I think another important part of healing for me too is discovering and learning about how the abuse has affected me and continues to affect me into adulthood, and what traits I myself have taken on that might be toxic due to the abuse, and then changing those traits. For example, I never learned how to communicate well, especially in regards to my emotions and setting boundaries. During my healing process I am learning how to do that.
Then, of course, I’ve had to go through a grieving process which has been really difficult. I’ve gone through the five stages of grief and learned how to live life with these emotions.
I’ve also learned how to practice self care and self love and really appreciate myself and my life.
I’ve also accepted that I have PTSD, trauma, and Dissociative Identity Disorder, and am learning how to be accepting of my other parts/alters, and how to communicate with them.
For me, too, I’ve fought hard to get the right diagnoses for my mental and physical illnesses, and to accept that I have these diagnoses and find out how they affect my daily life.

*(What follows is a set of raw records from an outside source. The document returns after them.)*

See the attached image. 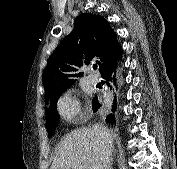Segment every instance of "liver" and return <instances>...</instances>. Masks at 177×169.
<instances>
[{"mask_svg":"<svg viewBox=\"0 0 177 169\" xmlns=\"http://www.w3.org/2000/svg\"><path fill=\"white\" fill-rule=\"evenodd\" d=\"M100 144L93 128L67 134L61 140L50 169H101Z\"/></svg>","mask_w":177,"mask_h":169,"instance_id":"liver-1","label":"liver"}]
</instances>
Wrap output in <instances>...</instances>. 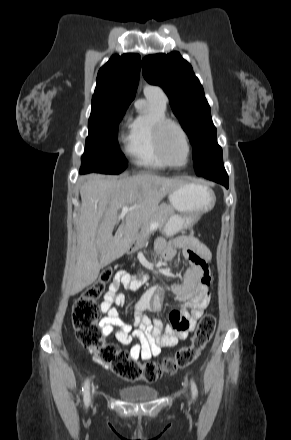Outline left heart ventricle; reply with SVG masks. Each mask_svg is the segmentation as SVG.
Instances as JSON below:
<instances>
[{
    "label": "left heart ventricle",
    "instance_id": "left-heart-ventricle-1",
    "mask_svg": "<svg viewBox=\"0 0 291 440\" xmlns=\"http://www.w3.org/2000/svg\"><path fill=\"white\" fill-rule=\"evenodd\" d=\"M163 148L166 157L174 164H183L186 160V146L180 132L174 128L166 129L163 137Z\"/></svg>",
    "mask_w": 291,
    "mask_h": 440
}]
</instances>
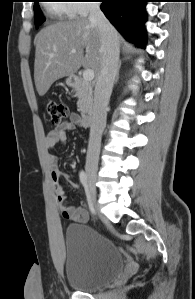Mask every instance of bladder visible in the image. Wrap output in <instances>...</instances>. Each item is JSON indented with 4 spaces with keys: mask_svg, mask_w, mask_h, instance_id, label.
<instances>
[{
    "mask_svg": "<svg viewBox=\"0 0 195 299\" xmlns=\"http://www.w3.org/2000/svg\"><path fill=\"white\" fill-rule=\"evenodd\" d=\"M64 247L66 281L80 291L112 282L125 267L116 245L87 225H69Z\"/></svg>",
    "mask_w": 195,
    "mask_h": 299,
    "instance_id": "obj_1",
    "label": "bladder"
}]
</instances>
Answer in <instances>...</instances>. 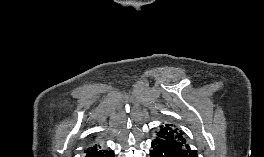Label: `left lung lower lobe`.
<instances>
[{
  "label": "left lung lower lobe",
  "mask_w": 264,
  "mask_h": 157,
  "mask_svg": "<svg viewBox=\"0 0 264 157\" xmlns=\"http://www.w3.org/2000/svg\"><path fill=\"white\" fill-rule=\"evenodd\" d=\"M150 157H185L172 143L154 139L151 143ZM197 157V156H196Z\"/></svg>",
  "instance_id": "left-lung-lower-lobe-1"
}]
</instances>
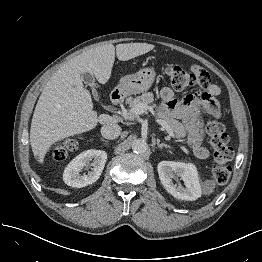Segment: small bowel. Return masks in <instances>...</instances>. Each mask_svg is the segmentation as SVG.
<instances>
[{
    "instance_id": "small-bowel-1",
    "label": "small bowel",
    "mask_w": 262,
    "mask_h": 262,
    "mask_svg": "<svg viewBox=\"0 0 262 262\" xmlns=\"http://www.w3.org/2000/svg\"><path fill=\"white\" fill-rule=\"evenodd\" d=\"M200 69L201 67L197 65L190 67L191 72L195 74H197ZM200 81L205 86V90L196 95H188L181 101L175 98L173 90L169 87L163 88L160 96L163 107L170 109L175 117L182 120L187 133V143L196 149L199 158L207 159L210 153L201 146L203 139L201 110L219 117L221 111L218 96L221 90L218 85L211 82L209 77Z\"/></svg>"
}]
</instances>
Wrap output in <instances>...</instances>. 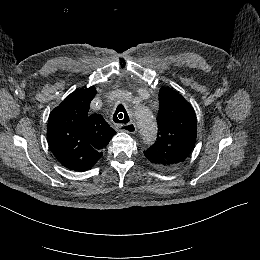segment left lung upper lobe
I'll use <instances>...</instances> for the list:
<instances>
[{
  "label": "left lung upper lobe",
  "mask_w": 260,
  "mask_h": 260,
  "mask_svg": "<svg viewBox=\"0 0 260 260\" xmlns=\"http://www.w3.org/2000/svg\"><path fill=\"white\" fill-rule=\"evenodd\" d=\"M157 141L146 151L150 164L174 169L185 162L196 142V116L192 106L176 91L163 87L159 92Z\"/></svg>",
  "instance_id": "1"
}]
</instances>
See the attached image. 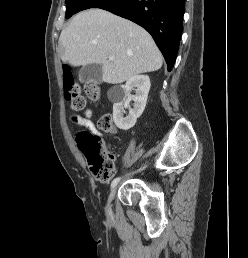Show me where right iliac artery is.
<instances>
[{
	"label": "right iliac artery",
	"instance_id": "obj_1",
	"mask_svg": "<svg viewBox=\"0 0 248 258\" xmlns=\"http://www.w3.org/2000/svg\"><path fill=\"white\" fill-rule=\"evenodd\" d=\"M144 168H145V167H143L142 169H144ZM142 169H140V170H142ZM120 179H121L120 177L115 178V179L112 181V183H111V187L113 188L115 185H117V183L119 182Z\"/></svg>",
	"mask_w": 248,
	"mask_h": 258
}]
</instances>
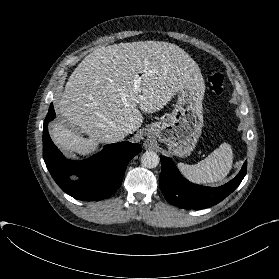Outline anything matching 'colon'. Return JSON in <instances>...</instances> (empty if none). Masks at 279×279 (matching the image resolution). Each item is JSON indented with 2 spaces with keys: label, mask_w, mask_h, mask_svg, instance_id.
I'll list each match as a JSON object with an SVG mask.
<instances>
[{
  "label": "colon",
  "mask_w": 279,
  "mask_h": 279,
  "mask_svg": "<svg viewBox=\"0 0 279 279\" xmlns=\"http://www.w3.org/2000/svg\"><path fill=\"white\" fill-rule=\"evenodd\" d=\"M209 89L212 93L220 95L223 92L224 74L221 69H214L208 77Z\"/></svg>",
  "instance_id": "colon-1"
}]
</instances>
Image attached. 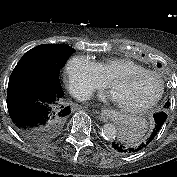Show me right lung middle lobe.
I'll list each match as a JSON object with an SVG mask.
<instances>
[{
  "label": "right lung middle lobe",
  "mask_w": 177,
  "mask_h": 177,
  "mask_svg": "<svg viewBox=\"0 0 177 177\" xmlns=\"http://www.w3.org/2000/svg\"><path fill=\"white\" fill-rule=\"evenodd\" d=\"M74 51L73 48L66 45L44 44L36 46L23 55L12 73L34 68L47 72L58 79L61 67Z\"/></svg>",
  "instance_id": "dd1d6c3e"
}]
</instances>
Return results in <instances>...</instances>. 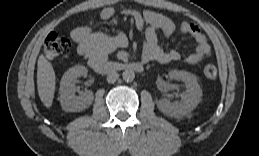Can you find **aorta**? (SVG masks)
Returning <instances> with one entry per match:
<instances>
[{"mask_svg": "<svg viewBox=\"0 0 259 156\" xmlns=\"http://www.w3.org/2000/svg\"><path fill=\"white\" fill-rule=\"evenodd\" d=\"M122 77L126 82H132L135 78V73L132 69H126L123 72Z\"/></svg>", "mask_w": 259, "mask_h": 156, "instance_id": "aorta-1", "label": "aorta"}]
</instances>
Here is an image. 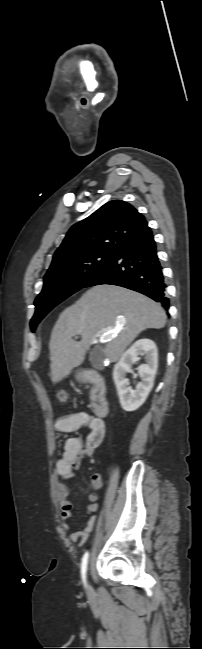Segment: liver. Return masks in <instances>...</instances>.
<instances>
[{
    "label": "liver",
    "instance_id": "1",
    "mask_svg": "<svg viewBox=\"0 0 202 649\" xmlns=\"http://www.w3.org/2000/svg\"><path fill=\"white\" fill-rule=\"evenodd\" d=\"M165 324L163 308L149 297L115 285L92 287L54 325L49 342L52 382H60L83 363L97 334L113 331L103 353L115 362L140 332ZM75 335L81 336L80 342L72 339Z\"/></svg>",
    "mask_w": 202,
    "mask_h": 649
}]
</instances>
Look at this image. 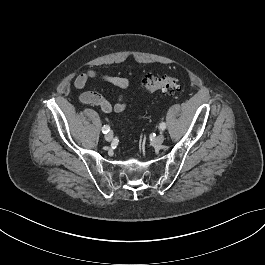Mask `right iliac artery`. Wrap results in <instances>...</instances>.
Wrapping results in <instances>:
<instances>
[{
    "label": "right iliac artery",
    "instance_id": "right-iliac-artery-1",
    "mask_svg": "<svg viewBox=\"0 0 265 265\" xmlns=\"http://www.w3.org/2000/svg\"><path fill=\"white\" fill-rule=\"evenodd\" d=\"M109 129H110L109 125H104V126L102 127V132H103L104 134H107V133L109 132Z\"/></svg>",
    "mask_w": 265,
    "mask_h": 265
}]
</instances>
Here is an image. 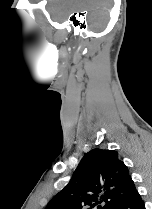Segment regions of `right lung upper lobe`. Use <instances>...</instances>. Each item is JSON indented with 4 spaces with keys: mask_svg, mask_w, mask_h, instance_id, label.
Returning <instances> with one entry per match:
<instances>
[{
    "mask_svg": "<svg viewBox=\"0 0 152 209\" xmlns=\"http://www.w3.org/2000/svg\"><path fill=\"white\" fill-rule=\"evenodd\" d=\"M134 187L129 170L116 151L93 149L84 155L68 185L45 209H92L99 199L105 205L98 208L112 209Z\"/></svg>",
    "mask_w": 152,
    "mask_h": 209,
    "instance_id": "right-lung-upper-lobe-1",
    "label": "right lung upper lobe"
}]
</instances>
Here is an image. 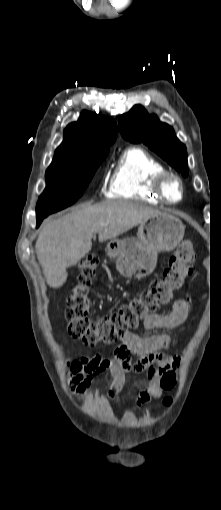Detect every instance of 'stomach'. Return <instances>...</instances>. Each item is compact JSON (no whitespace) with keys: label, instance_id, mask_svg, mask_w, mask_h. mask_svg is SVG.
Segmentation results:
<instances>
[{"label":"stomach","instance_id":"obj_1","mask_svg":"<svg viewBox=\"0 0 221 510\" xmlns=\"http://www.w3.org/2000/svg\"><path fill=\"white\" fill-rule=\"evenodd\" d=\"M184 232L185 226L178 217L161 212L140 223L137 239H112L106 253L116 258V268L123 277L141 279L154 270L158 253L173 250Z\"/></svg>","mask_w":221,"mask_h":510}]
</instances>
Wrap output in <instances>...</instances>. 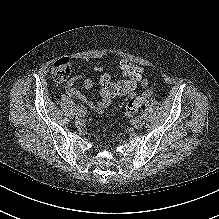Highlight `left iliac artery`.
I'll use <instances>...</instances> for the list:
<instances>
[{"instance_id":"left-iliac-artery-1","label":"left iliac artery","mask_w":219,"mask_h":219,"mask_svg":"<svg viewBox=\"0 0 219 219\" xmlns=\"http://www.w3.org/2000/svg\"><path fill=\"white\" fill-rule=\"evenodd\" d=\"M138 119H141V120H142V119H143V116H139Z\"/></svg>"}]
</instances>
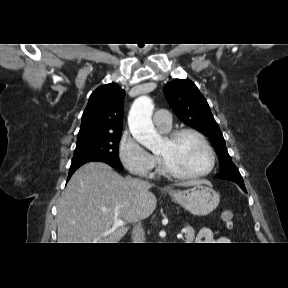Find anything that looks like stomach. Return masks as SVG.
Returning <instances> with one entry per match:
<instances>
[{"mask_svg": "<svg viewBox=\"0 0 288 288\" xmlns=\"http://www.w3.org/2000/svg\"><path fill=\"white\" fill-rule=\"evenodd\" d=\"M172 199L197 216L211 213L219 204L220 196L206 183H198L184 191L170 193Z\"/></svg>", "mask_w": 288, "mask_h": 288, "instance_id": "obj_1", "label": "stomach"}]
</instances>
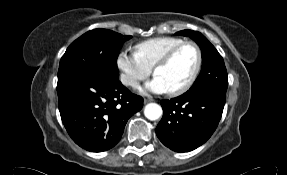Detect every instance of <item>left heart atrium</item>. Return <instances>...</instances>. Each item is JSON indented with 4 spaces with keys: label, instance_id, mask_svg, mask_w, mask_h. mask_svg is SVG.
<instances>
[{
    "label": "left heart atrium",
    "instance_id": "1",
    "mask_svg": "<svg viewBox=\"0 0 287 175\" xmlns=\"http://www.w3.org/2000/svg\"><path fill=\"white\" fill-rule=\"evenodd\" d=\"M142 91H149V92L161 94V93H167L169 89L160 77L155 76L151 81H149L144 86Z\"/></svg>",
    "mask_w": 287,
    "mask_h": 175
}]
</instances>
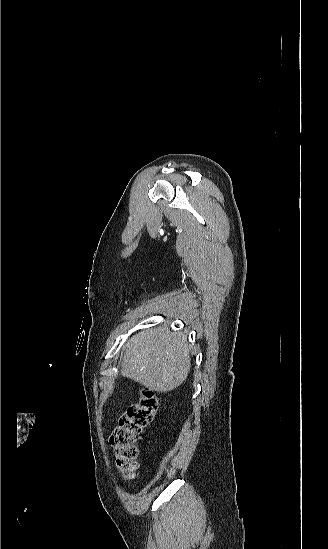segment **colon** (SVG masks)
<instances>
[{"mask_svg":"<svg viewBox=\"0 0 328 549\" xmlns=\"http://www.w3.org/2000/svg\"><path fill=\"white\" fill-rule=\"evenodd\" d=\"M158 408V397L151 389L141 391L138 403L130 406L120 417L114 429L110 443L115 451L116 463L122 475L127 479L135 476L138 462L137 435L152 420Z\"/></svg>","mask_w":328,"mask_h":549,"instance_id":"colon-1","label":"colon"}]
</instances>
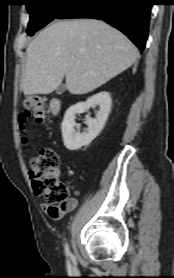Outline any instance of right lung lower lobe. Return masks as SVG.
I'll return each instance as SVG.
<instances>
[{
    "mask_svg": "<svg viewBox=\"0 0 174 278\" xmlns=\"http://www.w3.org/2000/svg\"><path fill=\"white\" fill-rule=\"evenodd\" d=\"M152 0H77L58 19H101L126 34L143 51Z\"/></svg>",
    "mask_w": 174,
    "mask_h": 278,
    "instance_id": "1",
    "label": "right lung lower lobe"
}]
</instances>
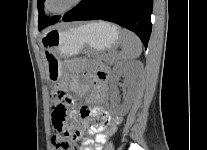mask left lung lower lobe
I'll list each match as a JSON object with an SVG mask.
<instances>
[{
	"label": "left lung lower lobe",
	"instance_id": "left-lung-lower-lobe-1",
	"mask_svg": "<svg viewBox=\"0 0 207 150\" xmlns=\"http://www.w3.org/2000/svg\"><path fill=\"white\" fill-rule=\"evenodd\" d=\"M153 0H82L62 21L106 20L135 32L145 47L151 34Z\"/></svg>",
	"mask_w": 207,
	"mask_h": 150
}]
</instances>
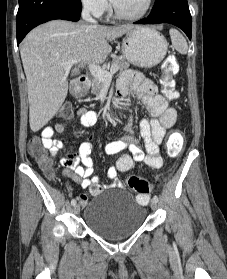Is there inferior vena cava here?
Listing matches in <instances>:
<instances>
[{
  "mask_svg": "<svg viewBox=\"0 0 227 279\" xmlns=\"http://www.w3.org/2000/svg\"><path fill=\"white\" fill-rule=\"evenodd\" d=\"M82 18L83 20H85L86 22H89L93 25L97 24V21L95 19L92 18V16L90 15V8L88 5H85L82 11Z\"/></svg>",
  "mask_w": 227,
  "mask_h": 279,
  "instance_id": "inferior-vena-cava-1",
  "label": "inferior vena cava"
}]
</instances>
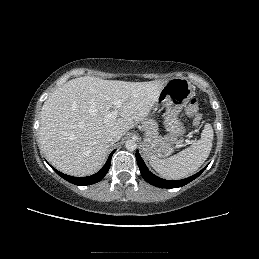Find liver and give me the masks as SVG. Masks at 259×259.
<instances>
[{
  "instance_id": "1",
  "label": "liver",
  "mask_w": 259,
  "mask_h": 259,
  "mask_svg": "<svg viewBox=\"0 0 259 259\" xmlns=\"http://www.w3.org/2000/svg\"><path fill=\"white\" fill-rule=\"evenodd\" d=\"M166 81L126 82L97 77L72 79L54 90L42 107L39 143L48 161L73 176L96 173L104 164L111 131L125 135L147 118ZM123 104L108 119L113 101Z\"/></svg>"
}]
</instances>
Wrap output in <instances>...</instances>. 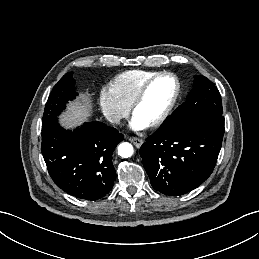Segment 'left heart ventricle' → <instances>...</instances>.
I'll use <instances>...</instances> for the list:
<instances>
[{
    "label": "left heart ventricle",
    "mask_w": 259,
    "mask_h": 259,
    "mask_svg": "<svg viewBox=\"0 0 259 259\" xmlns=\"http://www.w3.org/2000/svg\"><path fill=\"white\" fill-rule=\"evenodd\" d=\"M174 91L175 84L171 78L162 77L157 79L148 89L134 115L149 125L165 111L174 95Z\"/></svg>",
    "instance_id": "1"
}]
</instances>
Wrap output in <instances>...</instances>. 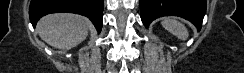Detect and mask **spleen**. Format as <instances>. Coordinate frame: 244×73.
<instances>
[{"label":"spleen","instance_id":"3e777b00","mask_svg":"<svg viewBox=\"0 0 244 73\" xmlns=\"http://www.w3.org/2000/svg\"><path fill=\"white\" fill-rule=\"evenodd\" d=\"M162 26L172 33L173 35L177 36L181 40H186L188 38V30L184 24L177 21L173 18H165L161 22Z\"/></svg>","mask_w":244,"mask_h":73}]
</instances>
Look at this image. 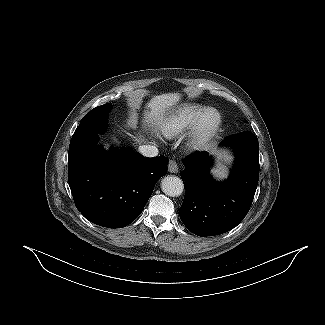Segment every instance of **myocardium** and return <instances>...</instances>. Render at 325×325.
<instances>
[{
	"label": "myocardium",
	"instance_id": "f54148a6",
	"mask_svg": "<svg viewBox=\"0 0 325 325\" xmlns=\"http://www.w3.org/2000/svg\"><path fill=\"white\" fill-rule=\"evenodd\" d=\"M221 124L222 116L217 109H204L186 135V146L193 151L205 148L217 134Z\"/></svg>",
	"mask_w": 325,
	"mask_h": 325
}]
</instances>
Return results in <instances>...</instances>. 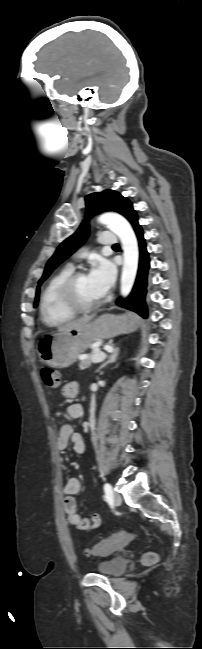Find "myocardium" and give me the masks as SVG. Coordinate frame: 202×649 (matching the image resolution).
Here are the masks:
<instances>
[{
    "label": "myocardium",
    "mask_w": 202,
    "mask_h": 649,
    "mask_svg": "<svg viewBox=\"0 0 202 649\" xmlns=\"http://www.w3.org/2000/svg\"><path fill=\"white\" fill-rule=\"evenodd\" d=\"M84 275V271H76L71 273V275L63 282L60 289L62 301L71 311L75 313L90 312L99 307L104 301L103 298H100L94 302L86 303L78 298L77 282Z\"/></svg>",
    "instance_id": "myocardium-1"
}]
</instances>
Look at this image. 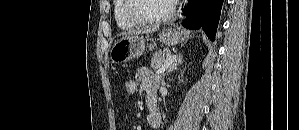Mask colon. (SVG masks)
<instances>
[{
  "label": "colon",
  "mask_w": 299,
  "mask_h": 130,
  "mask_svg": "<svg viewBox=\"0 0 299 130\" xmlns=\"http://www.w3.org/2000/svg\"><path fill=\"white\" fill-rule=\"evenodd\" d=\"M139 85L136 77H131L125 82V92L126 95L132 97L138 91Z\"/></svg>",
  "instance_id": "1"
}]
</instances>
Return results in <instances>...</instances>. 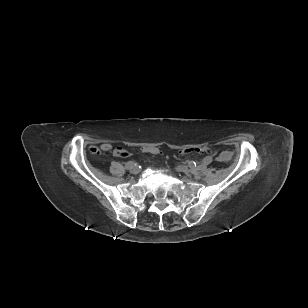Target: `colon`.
<instances>
[{"instance_id":"1","label":"colon","mask_w":308,"mask_h":308,"mask_svg":"<svg viewBox=\"0 0 308 308\" xmlns=\"http://www.w3.org/2000/svg\"><path fill=\"white\" fill-rule=\"evenodd\" d=\"M142 152H146V153H153L156 154L158 153V150L156 148H150V147H141L140 148ZM95 153H100V151L98 149H94ZM206 152H209V148L207 147H195V148H187L183 150L184 154H204ZM114 155L117 157H126L128 156V152L123 149V148H116L113 151Z\"/></svg>"}]
</instances>
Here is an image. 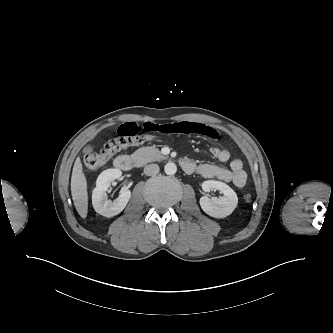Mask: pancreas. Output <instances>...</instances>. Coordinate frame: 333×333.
Returning a JSON list of instances; mask_svg holds the SVG:
<instances>
[{"label": "pancreas", "mask_w": 333, "mask_h": 333, "mask_svg": "<svg viewBox=\"0 0 333 333\" xmlns=\"http://www.w3.org/2000/svg\"><path fill=\"white\" fill-rule=\"evenodd\" d=\"M132 157L139 166L165 159V156L155 146L141 147L132 154Z\"/></svg>", "instance_id": "cf45deb5"}]
</instances>
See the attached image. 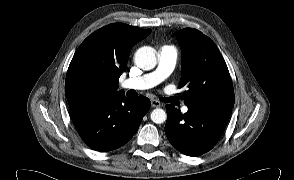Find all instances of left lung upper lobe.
<instances>
[{
  "mask_svg": "<svg viewBox=\"0 0 294 180\" xmlns=\"http://www.w3.org/2000/svg\"><path fill=\"white\" fill-rule=\"evenodd\" d=\"M182 49L179 88L186 104L232 107L234 90L227 65L215 43L202 32L184 28L174 33Z\"/></svg>",
  "mask_w": 294,
  "mask_h": 180,
  "instance_id": "obj_1",
  "label": "left lung upper lobe"
}]
</instances>
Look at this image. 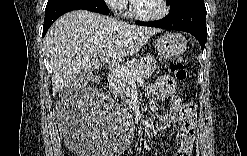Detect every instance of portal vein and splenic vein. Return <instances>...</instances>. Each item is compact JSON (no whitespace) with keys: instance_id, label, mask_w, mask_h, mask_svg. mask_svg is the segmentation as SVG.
Here are the masks:
<instances>
[{"instance_id":"18ae733b","label":"portal vein and splenic vein","mask_w":247,"mask_h":156,"mask_svg":"<svg viewBox=\"0 0 247 156\" xmlns=\"http://www.w3.org/2000/svg\"><path fill=\"white\" fill-rule=\"evenodd\" d=\"M102 59L101 61H103ZM109 68L114 73H119L121 75L128 76L131 80L138 79L139 72L138 71H132L130 68L123 66V65H117L114 63H109Z\"/></svg>"}]
</instances>
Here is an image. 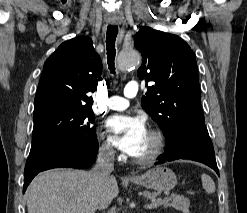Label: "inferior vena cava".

I also think that an important part of healing, too, is simply finding things that I enjoy. For example, I’ve found that I really love yoga and other forms of exercise. I also love training dogs and cats, and of course, writing. I think that in order to really heal from trauma, that one has to find joy in his or her life in some way.
And lastly, feeling safe is really important to healing. I can’t heal if I don’t feel safe in the environment that I’m in. It’s taken me years to fully feel safe because I had to leave situations and people who were toxic to me. But today I feel safe for the most part. The only times I don’t is if I see or talk to one of my abusers, or am really triggered (or of course, am faced with a toxic person).
But even while writing this, I realize that this all sounds way more simple than it really is. Because healing is not simple at all, and it takes time and energy to do it. I’ve been on my healing journey since 2015 and finally feel like I’m over the discovery phase, if that makes sense.
So, I’ll continue to try to do my best in healing. And remember, each person’s journey is his or her own.